Rift is a fantasy MMO so comparisons are inevitable. Some of the designs we came up with are specifically tailored to be familiar to anyone who has played any number of MMOs out there. There are a lot of systems that players expect to see in MMOs these days, many of which are not particularly innovative but are required, a Bank, an Auction House and Vendors to name just a few. I know that I as a player, who has played a lot of MMOs in the past, appreciate it if when I need to interact with one of these systems I do not have to spend time learning a whole new method of interacting. I just want to do my business and move on to exploring the systems that are new and unique. Why make the player learn a whole new keyboard layout for well established functions for example. Sure we could have made it so you use T,F,G and H to move but we went with W,A,S,D. Why? Because it works and it works well, sure when you do this sort of thing players will make comparison and this is no surprise. But we think we have achieved a solid balance between the familiar and the unfamiliar. Using tried and true designs that go back a very long way for some of the more standard systems, polishing and improving a little if we felt it needed it. But keeping the main focus of our energies on what was new, the soul systems and the planar invasions.
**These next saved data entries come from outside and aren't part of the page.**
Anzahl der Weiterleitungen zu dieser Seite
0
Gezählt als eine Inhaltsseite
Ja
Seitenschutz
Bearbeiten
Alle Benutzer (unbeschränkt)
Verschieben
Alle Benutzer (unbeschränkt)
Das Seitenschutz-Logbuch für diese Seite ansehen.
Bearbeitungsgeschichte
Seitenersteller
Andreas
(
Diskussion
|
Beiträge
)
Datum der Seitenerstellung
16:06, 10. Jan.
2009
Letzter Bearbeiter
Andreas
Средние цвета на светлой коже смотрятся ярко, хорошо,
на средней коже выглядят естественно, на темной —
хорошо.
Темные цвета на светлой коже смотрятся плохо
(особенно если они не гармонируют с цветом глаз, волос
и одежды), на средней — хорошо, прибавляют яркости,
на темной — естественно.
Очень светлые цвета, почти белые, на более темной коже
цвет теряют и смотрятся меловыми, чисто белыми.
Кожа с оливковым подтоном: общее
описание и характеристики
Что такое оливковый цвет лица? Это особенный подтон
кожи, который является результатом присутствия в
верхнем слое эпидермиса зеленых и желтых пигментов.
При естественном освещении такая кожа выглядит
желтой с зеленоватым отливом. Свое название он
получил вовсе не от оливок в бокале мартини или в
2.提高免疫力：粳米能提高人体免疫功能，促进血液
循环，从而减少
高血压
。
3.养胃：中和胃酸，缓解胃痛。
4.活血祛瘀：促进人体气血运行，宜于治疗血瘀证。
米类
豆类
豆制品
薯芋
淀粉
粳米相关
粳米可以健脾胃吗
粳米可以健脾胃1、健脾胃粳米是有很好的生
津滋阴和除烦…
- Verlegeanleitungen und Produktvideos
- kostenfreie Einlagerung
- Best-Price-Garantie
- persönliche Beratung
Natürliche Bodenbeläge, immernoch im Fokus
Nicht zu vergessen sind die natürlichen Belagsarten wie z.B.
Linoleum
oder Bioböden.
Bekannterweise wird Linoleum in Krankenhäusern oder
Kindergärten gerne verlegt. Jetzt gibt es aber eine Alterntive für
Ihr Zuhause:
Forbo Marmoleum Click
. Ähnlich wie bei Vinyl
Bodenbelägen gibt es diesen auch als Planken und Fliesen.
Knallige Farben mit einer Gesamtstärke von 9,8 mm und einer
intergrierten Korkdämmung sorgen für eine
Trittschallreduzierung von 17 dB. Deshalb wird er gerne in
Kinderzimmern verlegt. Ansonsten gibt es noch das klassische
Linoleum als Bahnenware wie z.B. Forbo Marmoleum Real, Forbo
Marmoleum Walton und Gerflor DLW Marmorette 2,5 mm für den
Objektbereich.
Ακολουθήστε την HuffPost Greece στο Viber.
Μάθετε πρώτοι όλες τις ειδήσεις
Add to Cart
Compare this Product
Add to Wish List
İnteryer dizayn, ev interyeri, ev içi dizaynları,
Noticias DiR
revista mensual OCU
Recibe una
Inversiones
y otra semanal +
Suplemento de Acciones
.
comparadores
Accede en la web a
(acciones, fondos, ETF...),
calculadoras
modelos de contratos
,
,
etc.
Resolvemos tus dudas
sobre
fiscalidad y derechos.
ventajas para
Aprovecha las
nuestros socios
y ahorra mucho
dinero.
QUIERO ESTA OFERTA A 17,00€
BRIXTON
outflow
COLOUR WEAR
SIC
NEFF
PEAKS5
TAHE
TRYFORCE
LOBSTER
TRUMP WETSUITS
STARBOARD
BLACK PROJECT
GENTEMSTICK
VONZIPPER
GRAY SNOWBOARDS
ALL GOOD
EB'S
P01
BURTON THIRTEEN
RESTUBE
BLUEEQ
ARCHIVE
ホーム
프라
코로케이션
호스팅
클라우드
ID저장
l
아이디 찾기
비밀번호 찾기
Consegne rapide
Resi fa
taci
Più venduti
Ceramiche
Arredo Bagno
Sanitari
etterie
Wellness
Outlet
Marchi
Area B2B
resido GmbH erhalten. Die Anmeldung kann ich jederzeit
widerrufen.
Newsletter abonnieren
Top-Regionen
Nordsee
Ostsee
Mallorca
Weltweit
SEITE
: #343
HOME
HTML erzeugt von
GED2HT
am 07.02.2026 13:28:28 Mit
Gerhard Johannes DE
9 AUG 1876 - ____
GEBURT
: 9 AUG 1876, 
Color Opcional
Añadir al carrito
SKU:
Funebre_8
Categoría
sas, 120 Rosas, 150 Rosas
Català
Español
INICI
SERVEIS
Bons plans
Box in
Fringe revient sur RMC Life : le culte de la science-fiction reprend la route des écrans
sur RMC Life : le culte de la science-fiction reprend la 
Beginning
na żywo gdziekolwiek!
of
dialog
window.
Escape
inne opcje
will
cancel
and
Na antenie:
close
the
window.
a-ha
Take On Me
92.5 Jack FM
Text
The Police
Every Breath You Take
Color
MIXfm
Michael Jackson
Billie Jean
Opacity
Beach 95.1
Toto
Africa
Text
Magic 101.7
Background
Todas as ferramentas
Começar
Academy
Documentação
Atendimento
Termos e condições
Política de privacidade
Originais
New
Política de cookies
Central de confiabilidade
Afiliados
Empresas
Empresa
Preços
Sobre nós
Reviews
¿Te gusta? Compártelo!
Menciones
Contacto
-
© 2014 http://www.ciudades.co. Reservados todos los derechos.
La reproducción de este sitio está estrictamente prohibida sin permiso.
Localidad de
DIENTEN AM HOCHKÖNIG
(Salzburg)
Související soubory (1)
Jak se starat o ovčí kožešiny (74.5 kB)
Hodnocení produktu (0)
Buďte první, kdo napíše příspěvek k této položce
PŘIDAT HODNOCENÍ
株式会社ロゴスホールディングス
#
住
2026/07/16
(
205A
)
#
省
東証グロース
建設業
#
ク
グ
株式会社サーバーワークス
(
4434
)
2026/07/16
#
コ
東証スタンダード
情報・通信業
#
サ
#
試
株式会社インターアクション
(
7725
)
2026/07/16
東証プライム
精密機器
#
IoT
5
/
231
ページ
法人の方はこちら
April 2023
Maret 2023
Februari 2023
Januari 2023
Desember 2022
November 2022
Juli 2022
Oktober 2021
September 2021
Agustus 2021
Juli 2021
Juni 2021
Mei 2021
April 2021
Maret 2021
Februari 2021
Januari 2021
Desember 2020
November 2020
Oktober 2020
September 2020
After having played the Beta extensively over the past couple of days I can only agree wholeheartedly with mister Ffinch. Not only did they make the bold design decision to go with WASD for movement but they went a lot, and I do mean A LOT, further than that.
RIFT: The Melting Pot MMO
Game options, in game windows such as tech trees, abilities, and in a sense the entire interface and the way you can configure it are all carbon copies from games like WoW, WAR and a ton of other games making it a melting pot of features. Want to drag a spell or ability to another spot on your quickbar? Hold shift and drag it. Want to find where the mailbox or your class trainer is hiding on the minimap? Use the very familiar tracker to display them. You get the point right?
In fact the macro system in RIFT goes a step further. As you would expect you type /macro and you’ll be presented with a very familiar interface that works exactly like the one in WoW. However the syntax of the macro scripting language is not entirely similar to that of World of Warcraft it will recognize the syntax and translate it to the proper one RIFT uses. So in other words: the game is so unapologetic about how similar it is to WoW that it will accept, and translate, your macros on the fly.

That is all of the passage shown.